= MATERIAL PROVIDED =
..........

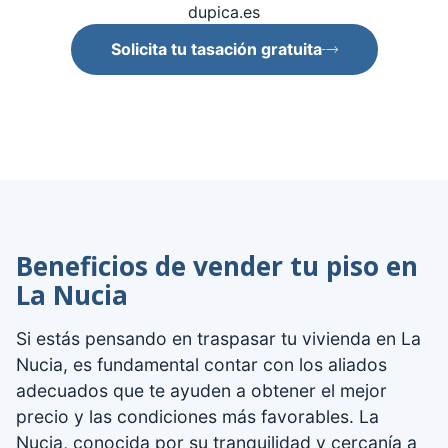
dupica.es
Solicita tu tasación gratuita
Beneficios de vender tu piso en
La Nucia
Si estás pensando en traspasar tu vivienda en La
Nucia, es fundamental contar con los aliados
adecuados que te ayuden a obtener el mejor
precio y las condiciones más favorables. La
Nucia, conocida por su tranquilidad y cercanía a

..........

= TO DO =
From the first line to the last, transcribe the listing exactly; skip the pictures.

= WORKED SOLUTION =
dupica.es
Solicita tu tasación gratuita
Beneficios de vender tu piso en
La Nucia
Si estás pensando en traspasar tu vivienda en La
Nucia, es fundamental contar con los aliados
adecuados que te ayuden a obtener el mejor
precio y las condiciones más favorables. La
Nucia, conocida por su tranquilidad y cercanía a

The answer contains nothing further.